(Beginning of RECORDED DATA)
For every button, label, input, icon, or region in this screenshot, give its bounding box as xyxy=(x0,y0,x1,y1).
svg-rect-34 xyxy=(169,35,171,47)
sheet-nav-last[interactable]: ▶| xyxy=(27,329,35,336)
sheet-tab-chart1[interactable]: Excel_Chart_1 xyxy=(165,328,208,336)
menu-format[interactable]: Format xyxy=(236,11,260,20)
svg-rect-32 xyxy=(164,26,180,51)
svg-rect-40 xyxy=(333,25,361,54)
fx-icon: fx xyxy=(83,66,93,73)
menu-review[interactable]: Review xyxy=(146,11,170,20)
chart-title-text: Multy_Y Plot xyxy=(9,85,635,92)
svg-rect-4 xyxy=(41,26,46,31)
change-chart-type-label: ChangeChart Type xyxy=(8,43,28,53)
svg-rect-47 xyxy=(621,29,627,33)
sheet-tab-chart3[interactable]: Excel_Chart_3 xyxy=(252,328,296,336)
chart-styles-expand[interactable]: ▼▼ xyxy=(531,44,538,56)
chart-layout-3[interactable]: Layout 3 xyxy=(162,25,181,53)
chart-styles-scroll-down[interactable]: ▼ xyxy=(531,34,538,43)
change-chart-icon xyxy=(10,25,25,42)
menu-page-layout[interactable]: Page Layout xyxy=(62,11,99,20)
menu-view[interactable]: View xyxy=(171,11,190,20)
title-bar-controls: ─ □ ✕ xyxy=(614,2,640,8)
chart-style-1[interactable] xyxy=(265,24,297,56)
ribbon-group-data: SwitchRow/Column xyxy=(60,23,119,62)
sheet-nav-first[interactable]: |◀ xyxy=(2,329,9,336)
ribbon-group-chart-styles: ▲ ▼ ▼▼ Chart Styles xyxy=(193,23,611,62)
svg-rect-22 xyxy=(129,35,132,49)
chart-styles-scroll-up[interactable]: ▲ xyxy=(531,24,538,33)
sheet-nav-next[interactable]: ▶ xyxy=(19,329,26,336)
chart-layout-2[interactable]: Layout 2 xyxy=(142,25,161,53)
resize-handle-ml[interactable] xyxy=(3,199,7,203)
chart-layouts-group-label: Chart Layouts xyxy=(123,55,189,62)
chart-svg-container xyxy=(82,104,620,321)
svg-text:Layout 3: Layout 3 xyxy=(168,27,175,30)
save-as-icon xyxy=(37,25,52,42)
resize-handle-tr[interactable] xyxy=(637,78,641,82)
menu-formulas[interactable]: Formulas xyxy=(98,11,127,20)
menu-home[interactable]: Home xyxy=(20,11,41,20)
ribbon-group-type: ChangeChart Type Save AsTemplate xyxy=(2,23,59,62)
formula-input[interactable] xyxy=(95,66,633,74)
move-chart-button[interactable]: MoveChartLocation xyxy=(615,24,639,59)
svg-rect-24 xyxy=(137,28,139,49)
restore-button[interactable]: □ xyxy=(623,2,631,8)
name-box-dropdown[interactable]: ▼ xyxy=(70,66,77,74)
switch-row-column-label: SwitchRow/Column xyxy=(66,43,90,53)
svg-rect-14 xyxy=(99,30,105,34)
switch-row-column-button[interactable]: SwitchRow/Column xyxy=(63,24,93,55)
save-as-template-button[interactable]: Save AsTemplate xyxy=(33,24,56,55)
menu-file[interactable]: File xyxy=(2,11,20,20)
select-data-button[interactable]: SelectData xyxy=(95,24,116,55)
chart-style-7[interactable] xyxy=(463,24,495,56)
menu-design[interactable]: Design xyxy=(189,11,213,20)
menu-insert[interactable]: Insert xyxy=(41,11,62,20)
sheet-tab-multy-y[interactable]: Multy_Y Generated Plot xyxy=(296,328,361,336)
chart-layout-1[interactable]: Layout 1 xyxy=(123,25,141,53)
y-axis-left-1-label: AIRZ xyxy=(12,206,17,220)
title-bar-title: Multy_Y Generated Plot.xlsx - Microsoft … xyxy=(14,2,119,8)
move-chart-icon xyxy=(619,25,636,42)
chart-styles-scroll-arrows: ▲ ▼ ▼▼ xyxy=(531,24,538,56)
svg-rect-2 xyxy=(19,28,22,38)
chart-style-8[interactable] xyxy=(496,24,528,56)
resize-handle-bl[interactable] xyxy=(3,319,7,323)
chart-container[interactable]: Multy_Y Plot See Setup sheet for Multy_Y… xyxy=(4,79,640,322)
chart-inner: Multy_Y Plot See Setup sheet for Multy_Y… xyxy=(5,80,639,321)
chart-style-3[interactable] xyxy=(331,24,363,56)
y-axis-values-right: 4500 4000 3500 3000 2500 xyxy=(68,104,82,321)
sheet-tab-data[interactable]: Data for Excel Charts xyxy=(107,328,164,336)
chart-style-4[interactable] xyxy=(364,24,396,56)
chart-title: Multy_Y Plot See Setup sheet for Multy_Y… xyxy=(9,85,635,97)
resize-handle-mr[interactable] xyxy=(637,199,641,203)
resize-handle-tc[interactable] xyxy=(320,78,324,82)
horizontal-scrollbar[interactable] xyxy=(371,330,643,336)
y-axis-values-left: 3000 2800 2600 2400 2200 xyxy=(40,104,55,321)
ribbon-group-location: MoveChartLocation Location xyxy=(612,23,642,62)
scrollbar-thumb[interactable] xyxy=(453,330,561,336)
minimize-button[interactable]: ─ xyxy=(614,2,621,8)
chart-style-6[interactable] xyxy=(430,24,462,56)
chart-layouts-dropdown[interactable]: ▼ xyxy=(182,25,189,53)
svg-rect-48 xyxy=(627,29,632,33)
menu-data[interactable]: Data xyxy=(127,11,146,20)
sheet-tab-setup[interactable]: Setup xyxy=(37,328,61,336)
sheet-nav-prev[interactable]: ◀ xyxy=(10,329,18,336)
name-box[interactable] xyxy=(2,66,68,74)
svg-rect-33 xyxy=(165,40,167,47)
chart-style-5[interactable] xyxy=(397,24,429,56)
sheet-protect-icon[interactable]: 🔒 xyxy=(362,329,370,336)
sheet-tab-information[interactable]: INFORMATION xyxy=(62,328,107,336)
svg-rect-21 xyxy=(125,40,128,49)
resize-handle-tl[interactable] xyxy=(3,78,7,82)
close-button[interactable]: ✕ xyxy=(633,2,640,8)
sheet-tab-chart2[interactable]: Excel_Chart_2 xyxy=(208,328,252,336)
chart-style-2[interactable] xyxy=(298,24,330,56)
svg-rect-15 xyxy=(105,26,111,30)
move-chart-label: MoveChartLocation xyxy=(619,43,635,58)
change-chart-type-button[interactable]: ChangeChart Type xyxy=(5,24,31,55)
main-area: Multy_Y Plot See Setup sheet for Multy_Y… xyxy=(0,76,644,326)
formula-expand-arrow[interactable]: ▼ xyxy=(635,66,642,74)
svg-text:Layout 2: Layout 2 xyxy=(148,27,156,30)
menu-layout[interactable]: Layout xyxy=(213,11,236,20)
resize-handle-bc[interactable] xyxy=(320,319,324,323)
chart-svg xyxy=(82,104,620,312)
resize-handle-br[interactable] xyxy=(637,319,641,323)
(End of RECORDED DATA)
» **TASK GOAL**:
Only lines with the string "handle" belong in the answer; copy each of them from the listing.

» **RESPONSE FOR THIS EXERCISE**:
resize-handle-ml[interactable] xyxy=(3,199,7,203)
resize-handle-tr[interactable] xyxy=(637,78,641,82)
resize-handle-bl[interactable] xyxy=(3,319,7,323)
resize-handle-mr[interactable] xyxy=(637,199,641,203)
resize-handle-tc[interactable] xyxy=(320,78,324,82)
resize-handle-tl[interactable] xyxy=(3,78,7,82)
resize-handle-bc[interactable] xyxy=(320,319,324,323)
resize-handle-br[interactable] xyxy=(637,319,641,323)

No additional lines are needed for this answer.